** Task description **
Filter the entries for the word "General". Copy each line in which it occurs.

** Dataset entries **
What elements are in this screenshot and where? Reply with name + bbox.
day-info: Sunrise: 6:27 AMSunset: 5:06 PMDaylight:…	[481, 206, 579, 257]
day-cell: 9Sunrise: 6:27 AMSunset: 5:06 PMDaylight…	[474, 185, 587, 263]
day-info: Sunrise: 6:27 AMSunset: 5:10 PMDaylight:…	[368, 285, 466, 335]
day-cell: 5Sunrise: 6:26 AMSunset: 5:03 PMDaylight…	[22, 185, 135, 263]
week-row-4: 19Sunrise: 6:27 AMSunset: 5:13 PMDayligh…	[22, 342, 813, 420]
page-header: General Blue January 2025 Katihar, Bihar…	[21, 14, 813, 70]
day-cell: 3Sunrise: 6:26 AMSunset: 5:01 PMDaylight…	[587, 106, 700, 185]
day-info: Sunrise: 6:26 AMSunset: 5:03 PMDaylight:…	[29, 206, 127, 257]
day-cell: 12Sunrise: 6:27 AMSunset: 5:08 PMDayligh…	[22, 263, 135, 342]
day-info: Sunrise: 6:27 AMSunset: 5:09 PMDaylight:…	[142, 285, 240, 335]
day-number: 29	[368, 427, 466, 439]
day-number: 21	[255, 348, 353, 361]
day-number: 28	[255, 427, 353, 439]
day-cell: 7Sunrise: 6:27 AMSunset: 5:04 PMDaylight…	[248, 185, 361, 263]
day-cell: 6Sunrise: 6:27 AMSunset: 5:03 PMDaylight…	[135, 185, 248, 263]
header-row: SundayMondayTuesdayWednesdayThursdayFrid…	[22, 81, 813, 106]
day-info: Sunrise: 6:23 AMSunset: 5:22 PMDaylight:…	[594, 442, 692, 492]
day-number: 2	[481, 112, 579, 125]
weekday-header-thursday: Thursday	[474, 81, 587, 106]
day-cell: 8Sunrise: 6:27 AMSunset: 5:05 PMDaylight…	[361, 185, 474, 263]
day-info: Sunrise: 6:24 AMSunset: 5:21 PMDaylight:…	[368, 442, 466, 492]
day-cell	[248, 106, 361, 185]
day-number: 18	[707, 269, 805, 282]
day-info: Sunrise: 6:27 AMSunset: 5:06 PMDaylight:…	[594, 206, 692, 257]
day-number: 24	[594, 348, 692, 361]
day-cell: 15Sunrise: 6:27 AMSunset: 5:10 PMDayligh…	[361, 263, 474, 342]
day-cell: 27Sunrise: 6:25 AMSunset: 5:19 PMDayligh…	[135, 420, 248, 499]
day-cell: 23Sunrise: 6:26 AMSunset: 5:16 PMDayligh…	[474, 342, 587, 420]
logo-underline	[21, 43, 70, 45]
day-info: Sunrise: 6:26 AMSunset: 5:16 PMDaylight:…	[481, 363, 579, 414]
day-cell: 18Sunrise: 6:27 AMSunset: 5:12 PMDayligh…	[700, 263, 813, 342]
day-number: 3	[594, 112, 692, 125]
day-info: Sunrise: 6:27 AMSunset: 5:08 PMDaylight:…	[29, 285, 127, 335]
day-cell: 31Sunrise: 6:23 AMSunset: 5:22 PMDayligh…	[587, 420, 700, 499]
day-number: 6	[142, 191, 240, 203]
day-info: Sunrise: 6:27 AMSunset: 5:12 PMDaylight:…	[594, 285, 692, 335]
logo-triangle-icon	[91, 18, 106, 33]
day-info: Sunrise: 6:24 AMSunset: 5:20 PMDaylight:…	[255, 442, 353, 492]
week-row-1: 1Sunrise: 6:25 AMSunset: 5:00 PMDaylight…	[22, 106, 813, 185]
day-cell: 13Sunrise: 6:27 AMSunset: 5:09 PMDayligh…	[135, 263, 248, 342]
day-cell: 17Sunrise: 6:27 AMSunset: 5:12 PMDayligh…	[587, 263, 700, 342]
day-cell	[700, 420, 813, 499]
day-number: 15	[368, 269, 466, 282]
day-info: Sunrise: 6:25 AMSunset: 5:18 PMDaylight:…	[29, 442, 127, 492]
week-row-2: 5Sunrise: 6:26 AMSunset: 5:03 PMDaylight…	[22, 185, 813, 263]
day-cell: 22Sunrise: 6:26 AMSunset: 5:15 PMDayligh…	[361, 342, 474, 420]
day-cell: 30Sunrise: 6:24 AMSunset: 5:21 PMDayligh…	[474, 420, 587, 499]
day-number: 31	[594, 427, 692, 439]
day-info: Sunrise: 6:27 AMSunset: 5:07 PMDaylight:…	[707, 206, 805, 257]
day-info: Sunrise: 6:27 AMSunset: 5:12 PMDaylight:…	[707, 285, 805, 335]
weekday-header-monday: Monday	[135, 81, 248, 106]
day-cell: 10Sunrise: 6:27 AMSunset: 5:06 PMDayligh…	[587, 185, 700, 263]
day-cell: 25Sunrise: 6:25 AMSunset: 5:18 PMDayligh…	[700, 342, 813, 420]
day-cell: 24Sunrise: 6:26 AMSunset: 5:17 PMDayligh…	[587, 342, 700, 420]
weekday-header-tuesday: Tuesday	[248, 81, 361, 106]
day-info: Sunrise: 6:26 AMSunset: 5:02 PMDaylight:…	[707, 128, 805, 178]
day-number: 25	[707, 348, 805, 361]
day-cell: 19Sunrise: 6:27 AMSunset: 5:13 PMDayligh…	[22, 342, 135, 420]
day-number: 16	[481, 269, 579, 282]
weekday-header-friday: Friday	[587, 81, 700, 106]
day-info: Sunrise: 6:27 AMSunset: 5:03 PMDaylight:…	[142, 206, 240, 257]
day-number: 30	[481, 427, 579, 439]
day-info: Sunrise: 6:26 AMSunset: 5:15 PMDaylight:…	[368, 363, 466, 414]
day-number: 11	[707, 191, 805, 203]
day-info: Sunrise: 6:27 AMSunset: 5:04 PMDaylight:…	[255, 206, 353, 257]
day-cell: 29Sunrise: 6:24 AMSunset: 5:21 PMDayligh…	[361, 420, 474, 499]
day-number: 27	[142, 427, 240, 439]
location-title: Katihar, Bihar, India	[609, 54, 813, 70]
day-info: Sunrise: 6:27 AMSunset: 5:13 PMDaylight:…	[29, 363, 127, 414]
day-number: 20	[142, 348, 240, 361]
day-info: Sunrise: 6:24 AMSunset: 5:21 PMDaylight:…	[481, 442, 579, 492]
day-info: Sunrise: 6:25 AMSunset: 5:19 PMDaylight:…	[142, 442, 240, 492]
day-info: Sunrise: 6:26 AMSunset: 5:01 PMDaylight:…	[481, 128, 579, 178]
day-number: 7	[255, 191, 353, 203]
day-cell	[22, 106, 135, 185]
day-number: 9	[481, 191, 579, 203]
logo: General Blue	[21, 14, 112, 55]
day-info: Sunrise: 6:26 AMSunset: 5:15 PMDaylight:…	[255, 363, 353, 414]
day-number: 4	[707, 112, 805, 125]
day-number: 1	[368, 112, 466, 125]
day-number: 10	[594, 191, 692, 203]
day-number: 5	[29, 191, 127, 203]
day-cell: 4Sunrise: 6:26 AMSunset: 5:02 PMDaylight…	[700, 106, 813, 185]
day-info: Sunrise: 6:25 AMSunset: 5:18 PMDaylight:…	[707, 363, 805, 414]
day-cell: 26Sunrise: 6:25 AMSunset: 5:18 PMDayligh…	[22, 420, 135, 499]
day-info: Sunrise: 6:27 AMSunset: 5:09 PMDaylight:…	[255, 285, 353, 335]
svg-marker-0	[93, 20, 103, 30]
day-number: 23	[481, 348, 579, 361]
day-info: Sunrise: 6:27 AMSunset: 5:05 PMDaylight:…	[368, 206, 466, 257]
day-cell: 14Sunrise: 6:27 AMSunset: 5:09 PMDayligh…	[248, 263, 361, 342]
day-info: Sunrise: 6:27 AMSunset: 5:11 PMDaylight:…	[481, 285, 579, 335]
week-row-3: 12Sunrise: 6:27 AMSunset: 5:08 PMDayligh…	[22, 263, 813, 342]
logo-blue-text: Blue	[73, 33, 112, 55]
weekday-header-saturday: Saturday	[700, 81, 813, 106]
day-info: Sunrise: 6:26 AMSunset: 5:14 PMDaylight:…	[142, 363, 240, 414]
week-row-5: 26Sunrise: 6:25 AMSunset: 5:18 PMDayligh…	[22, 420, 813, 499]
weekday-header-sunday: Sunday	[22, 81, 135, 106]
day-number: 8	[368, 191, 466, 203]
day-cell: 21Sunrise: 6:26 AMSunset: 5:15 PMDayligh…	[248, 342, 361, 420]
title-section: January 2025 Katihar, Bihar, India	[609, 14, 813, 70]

** Response to this exercise **
page-header: General Blue January 2025 Katihar, Bihar…	[21, 14, 813, 70]
logo: General Blue	[21, 14, 112, 55]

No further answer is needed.